In the records below, begin at the line that has "Pollici (54, 1991)" and stop after the line that has "Truck Skateboard BULLET"; quote those lines verbatim and nothing more.

"""

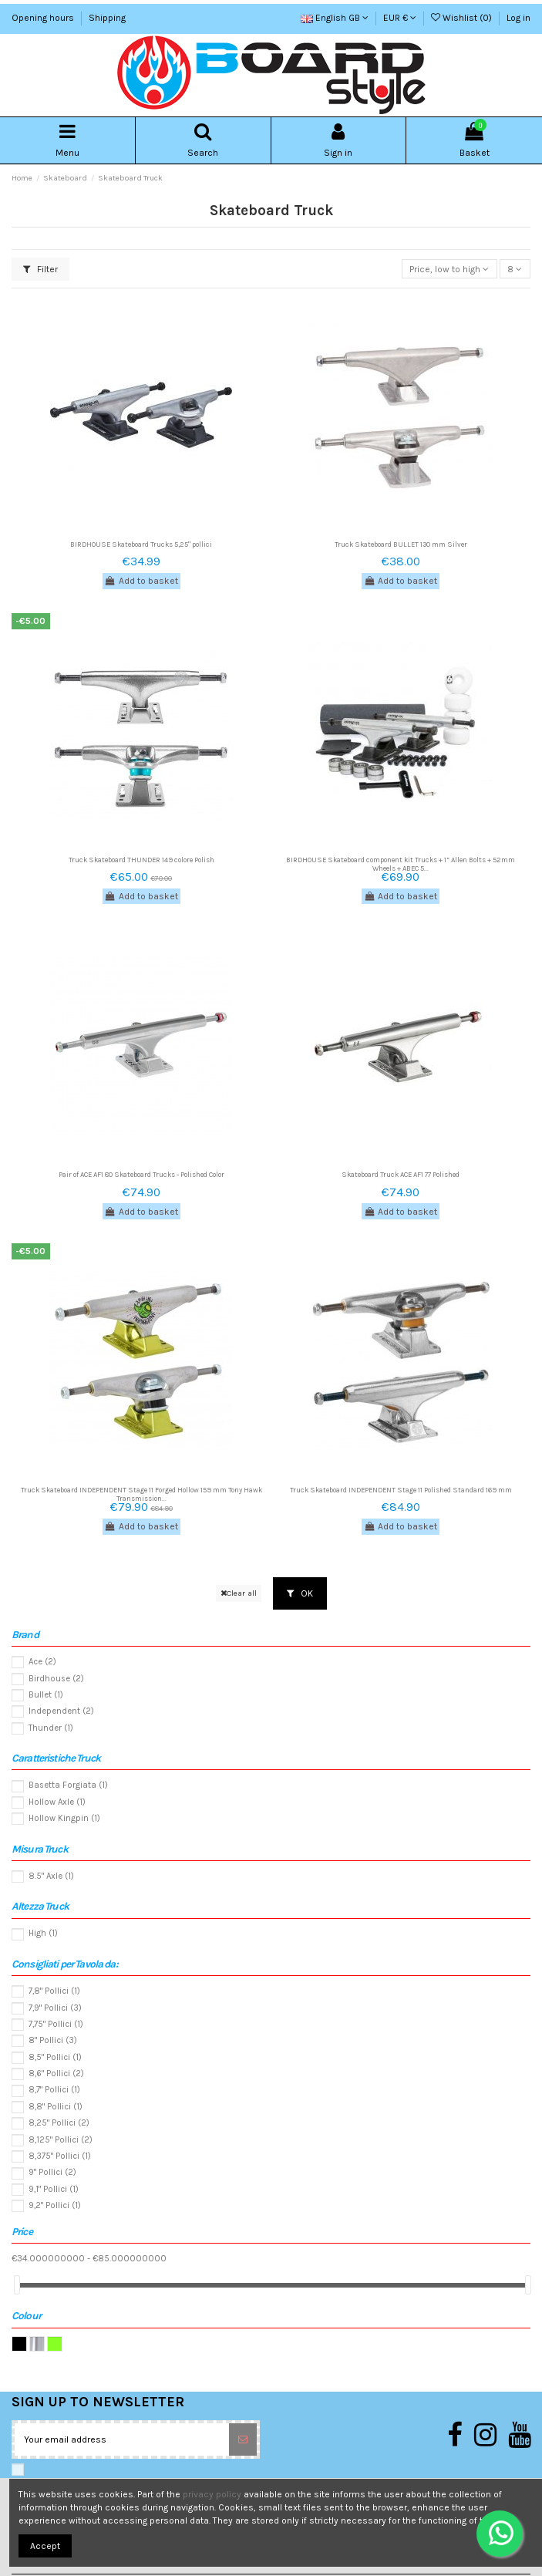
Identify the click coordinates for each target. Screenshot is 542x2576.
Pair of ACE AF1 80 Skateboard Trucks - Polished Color (141, 1174)
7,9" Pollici (55, 2008)
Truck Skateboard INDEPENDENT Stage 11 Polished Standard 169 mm (401, 1489)
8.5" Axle (51, 1876)
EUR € (399, 17)
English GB (335, 17)
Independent (61, 1711)
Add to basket (141, 580)
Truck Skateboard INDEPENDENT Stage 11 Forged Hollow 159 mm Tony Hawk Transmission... (141, 1493)
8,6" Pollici (56, 2074)
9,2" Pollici (55, 2205)
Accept (45, 2546)
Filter (40, 269)
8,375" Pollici (60, 2156)
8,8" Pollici (55, 2107)
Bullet (46, 1695)
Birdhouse (56, 1679)
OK (300, 1593)
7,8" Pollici (54, 1991)
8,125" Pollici (61, 2140)
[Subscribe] (243, 2439)
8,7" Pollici (54, 2090)
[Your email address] (122, 2439)
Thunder (51, 1728)
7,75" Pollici (56, 2024)
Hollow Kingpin (64, 1818)
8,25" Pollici (59, 2123)
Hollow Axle (57, 1802)
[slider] (17, 2284)
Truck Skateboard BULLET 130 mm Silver (401, 544)
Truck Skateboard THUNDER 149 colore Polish (141, 859)
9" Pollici (52, 2172)
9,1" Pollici (54, 2189)
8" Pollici (53, 2040)
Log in (518, 17)
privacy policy (212, 2494)
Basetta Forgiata (68, 1785)
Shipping (107, 17)
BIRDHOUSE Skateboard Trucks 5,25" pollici (141, 544)
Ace (42, 1662)
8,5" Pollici (55, 2057)
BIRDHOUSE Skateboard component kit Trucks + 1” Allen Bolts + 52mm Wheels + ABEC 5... (400, 863)
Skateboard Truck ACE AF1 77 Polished (401, 1174)
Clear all (239, 1593)
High (43, 1933)
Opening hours (44, 17)
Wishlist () (462, 17)
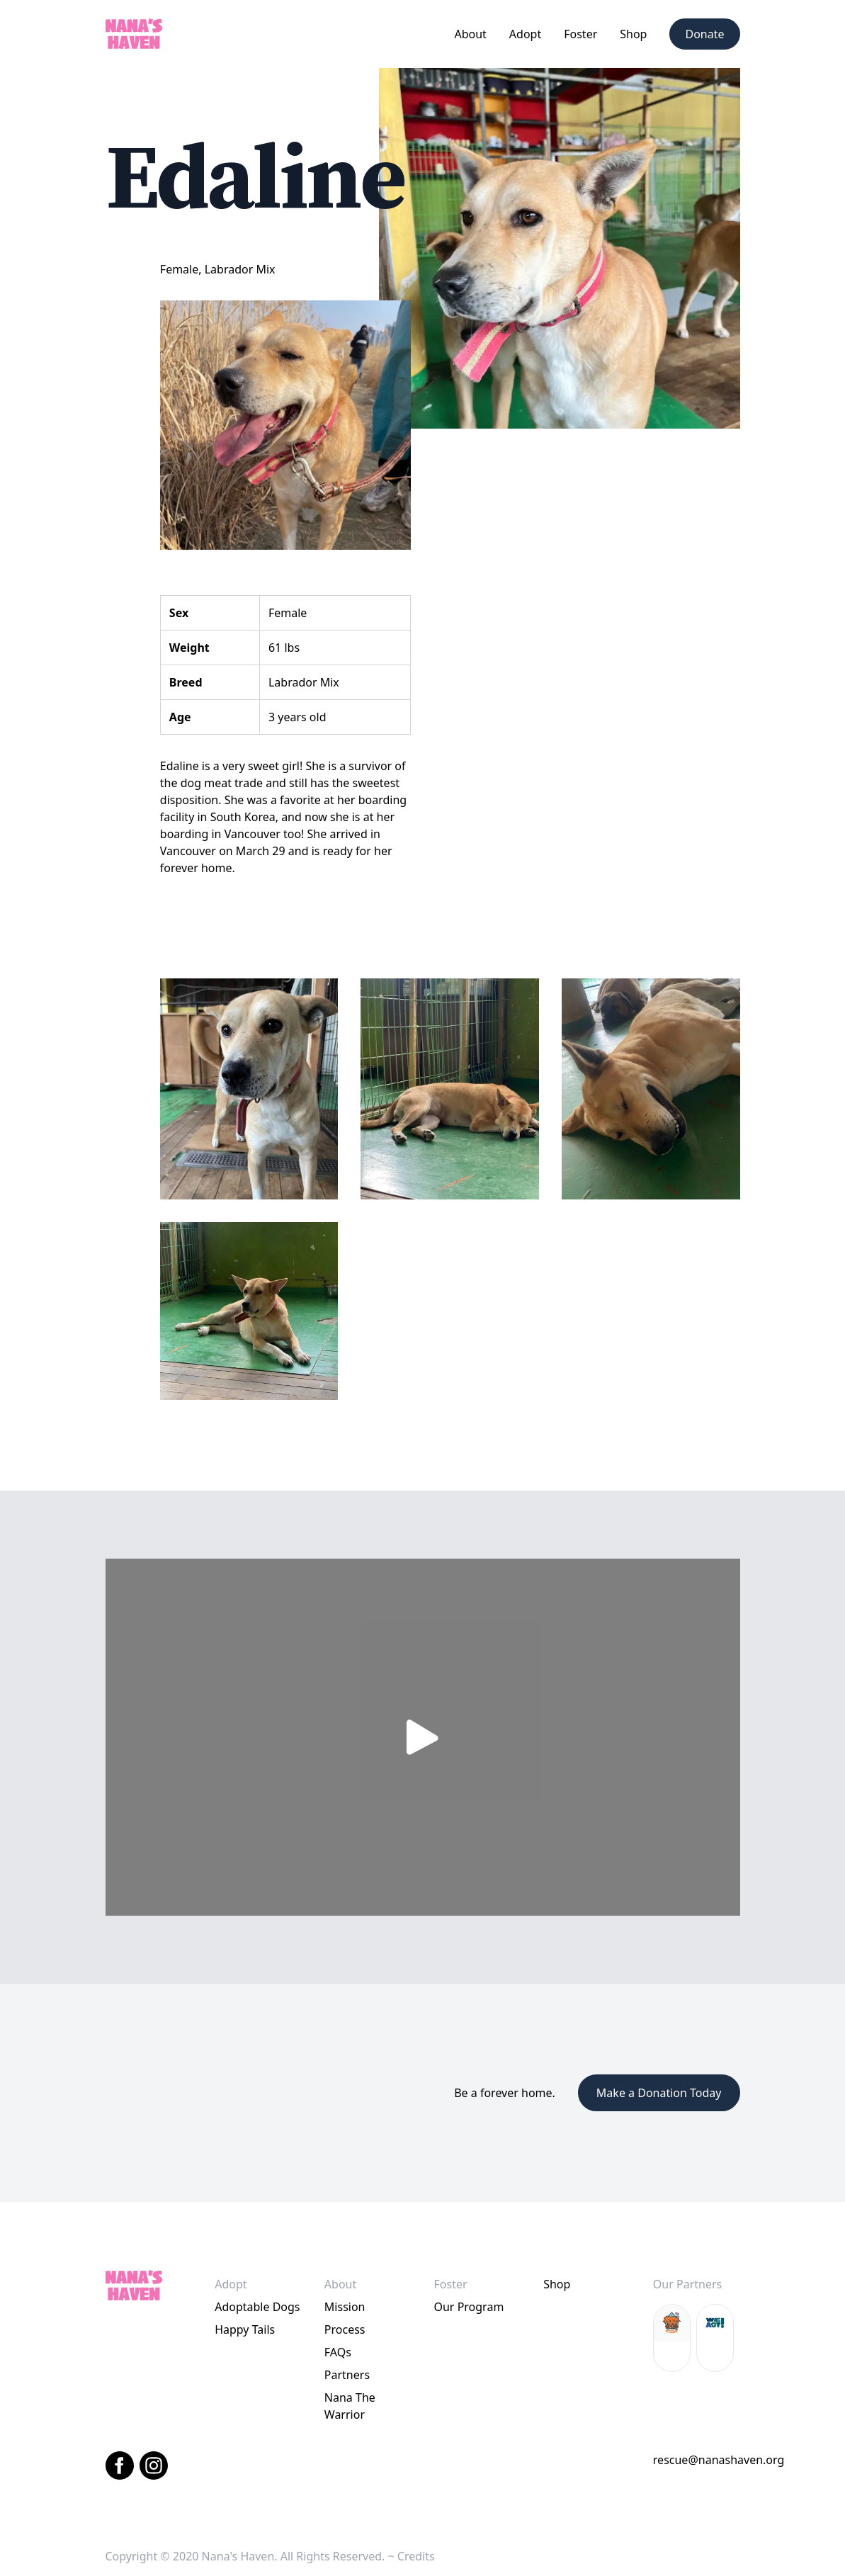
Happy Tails (245, 2329)
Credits (416, 2556)
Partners (347, 2375)
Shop (633, 34)
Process (344, 2329)
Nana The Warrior (349, 2406)
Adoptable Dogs (257, 2307)
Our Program (468, 2307)
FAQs (337, 2352)
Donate (704, 34)
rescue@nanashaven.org (719, 2460)
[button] (470, 34)
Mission (344, 2307)
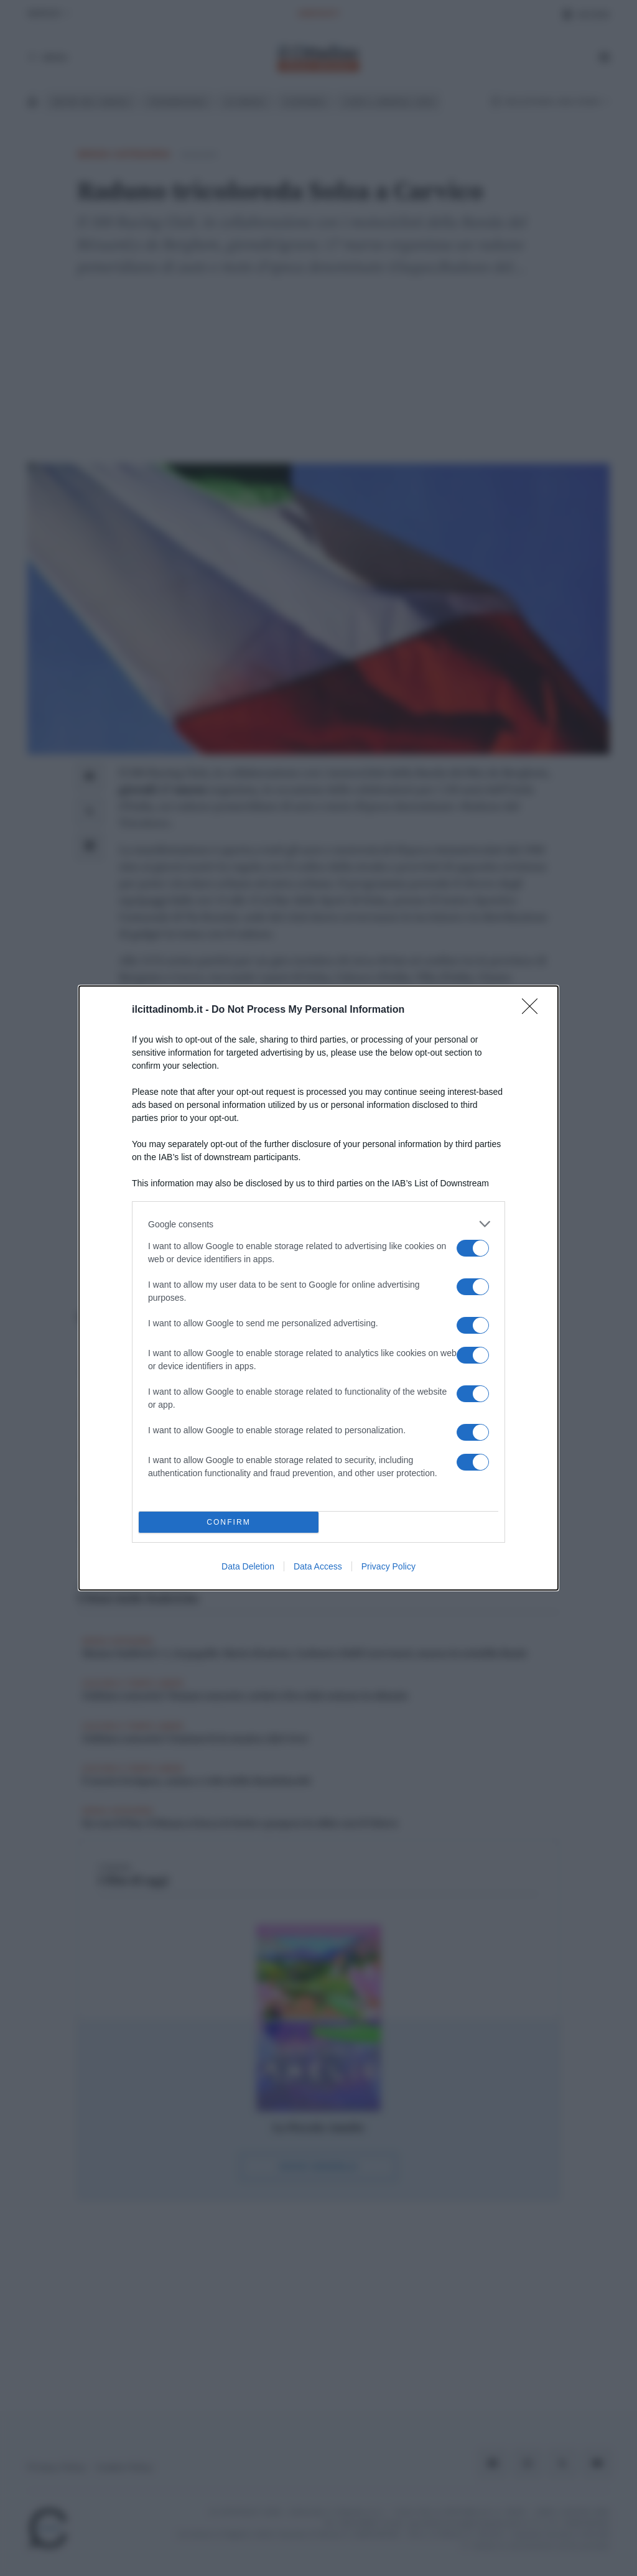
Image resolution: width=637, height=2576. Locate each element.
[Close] (534, 1010)
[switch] (473, 1248)
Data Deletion (247, 1566)
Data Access (318, 1566)
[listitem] (318, 1223)
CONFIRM (228, 1522)
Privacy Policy (388, 1566)
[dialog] (318, 1288)
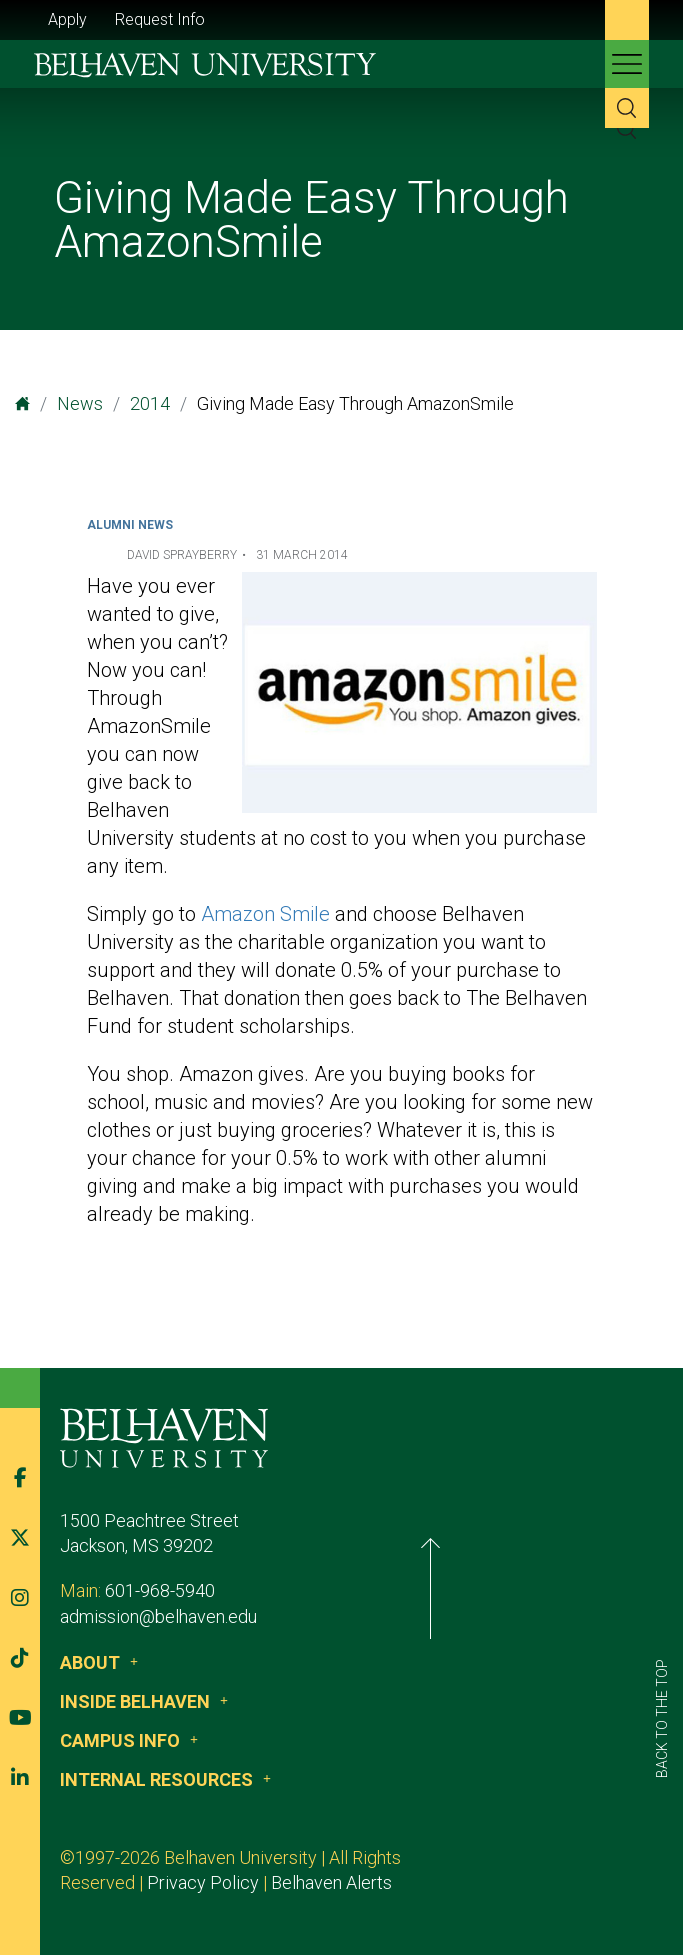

"""

• YOUR RESPONSE:
7,8" Pollici (54, 1991)
8,125" Pollici (61, 2140)
[Subscribe] (243, 2439)
8,7" Pollici (54, 2090)
[Your email address] (122, 2439)
Thunder (51, 1728)
7,75" Pollici (56, 2024)
Hollow Kingpin (64, 1818)
8,25" Pollici (59, 2123)
Hollow Axle (57, 1802)
[slider] (17, 2284)
Truck Skateboard BULLET 130 mm Silver (401, 544)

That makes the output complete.